I have below working code with pandas and python, i'm looking if there is an improvement or simplification which can be done.
Can we Just wrap this up into a definition.
$ cat getcbk_srvlist_1.py
#!/python/v3.6.1/bin/python3
from __future__ import print_function
from signal import signal, SIGPIPE, SIG_DFL
signal(SIGPIPE,SIG_DFL)
import pandas as pd
import os
##### Python pandas, widen output display to see more columns. ####
pd.set_option('display.height', None)
pd.set_option('display.max_rows', None)
pd.set_option('display.max_columns', None)
pd.set_option('display.width', None)
pd.set_option('expand_frame_repr', True)
##################### END OF THE Display Settings ###################
################# PANDAS Extraction ###########
df_csv = pd.read_csv(input("Please input the CSV File Name: "), usecols=['Platform ID', 'Target system address']).dropna()
hostData = df_csv[df_csv['Platform ID'].str.startswith("CDS-Unix")]['Target system address']
hostData.to_csv('host_file1', header=None, index=None, sep=' ', mode='a')

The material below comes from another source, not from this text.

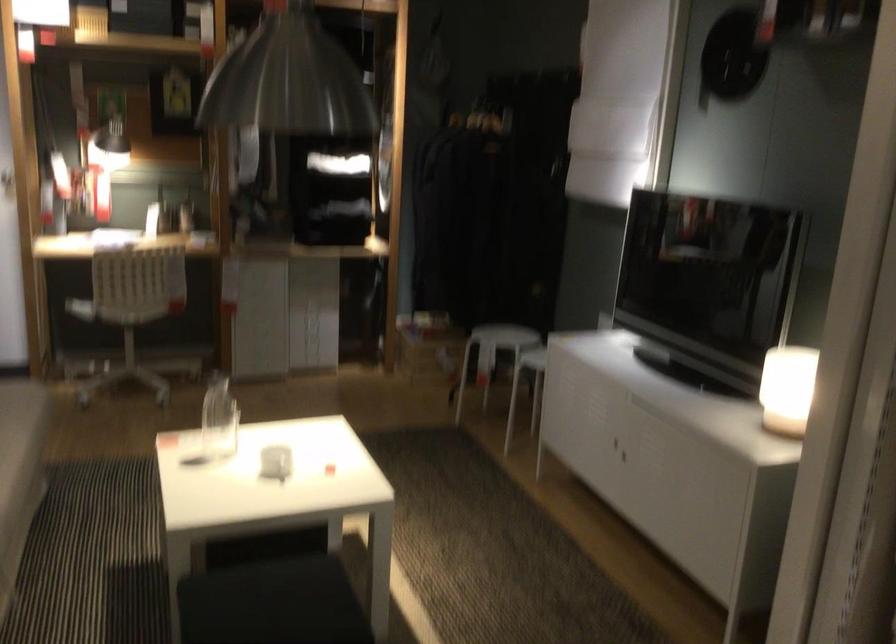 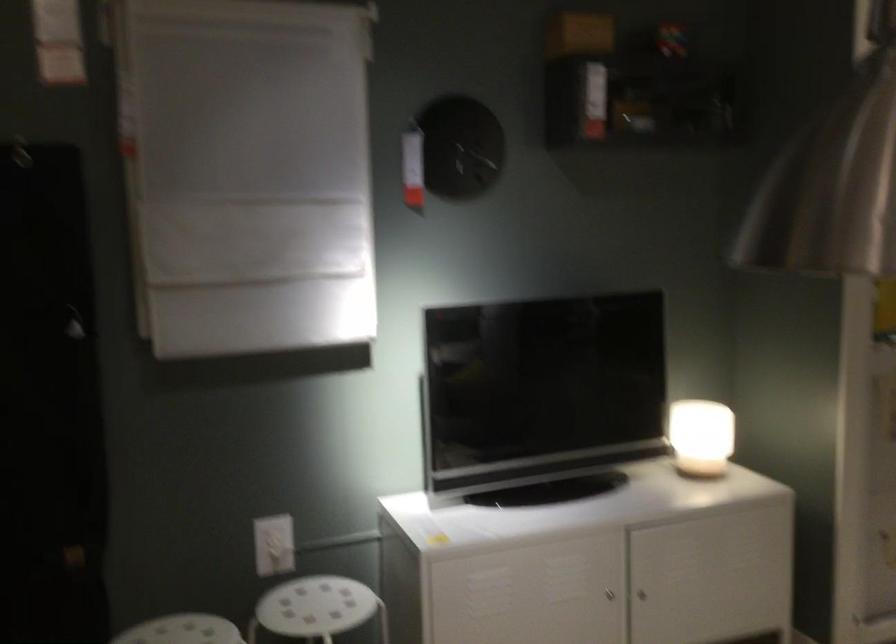 In the second image, find the point that corresponds to [615,436] in the first image.

(608, 594) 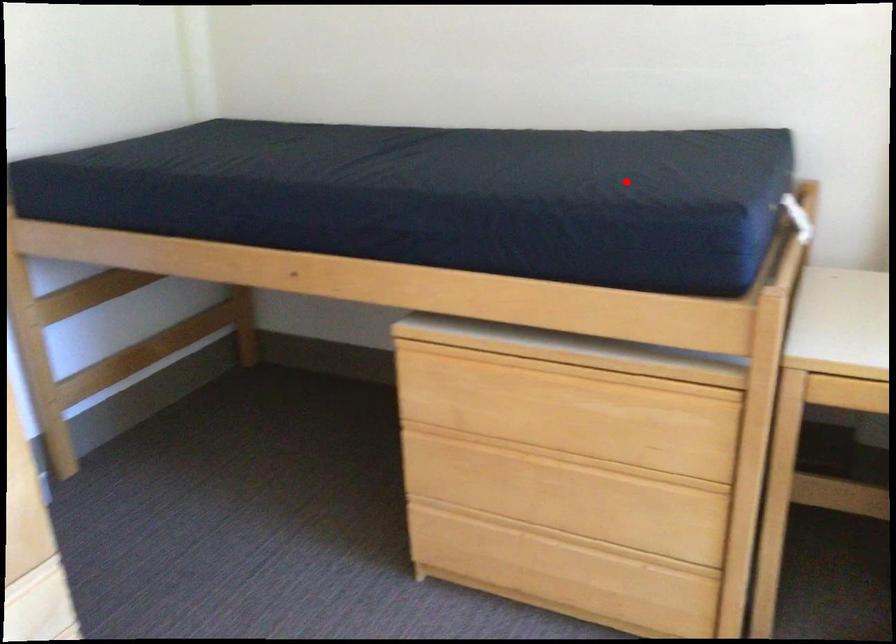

with open('host_file1') as f1, open('host_file2') as f2:
dataset1 = set(f1)
dataset2 = set(f2)
for i, item in enumerate(sorted(dataset2 - dataset1)):
print(str(item).strip())
os.unlink("host_file1")
The above code just compares the two files one is processed through pandas ie host_file1 and another is already existing host_file2.